> Task description: Please determine the number of lines in the material below that contain the word "Frequency", and state it alone.

[Material for the task Boundary: Start]

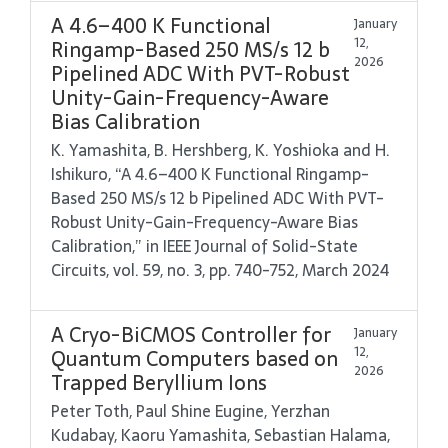
A 4.6–400 K Functional
January
12,
Ringamp-Based 250 MS/s 12 b
2026
Pipelined ADC With PVT-Robust
Unity-Gain-Frequency-Aware
Bias Calibration
K. Yamashita, B. Hershberg, K. Yoshioka and H.
Ishikuro, “A 4.6–400 K Functional Ringamp-
Based 250 MS/s 12 b Pipelined ADC With PVT-
Robust Unity-Gain-Frequency-Aware Bias
Calibration,” in IEEE Journal of Solid-State
Circuits, vol. 59, no. 3, pp. 740-752, March 2024
A Cryo-BiCMOS Controller for
January
12,
Quantum Computers based on
2026
Trapped Beryllium Ions
Peter Toth, Paul Shine Eugine, Yerzhan
Kudabay, Kaoru Yamashita, Sebastian Halama,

[Material for the task Boundary: End]

> Reply: 2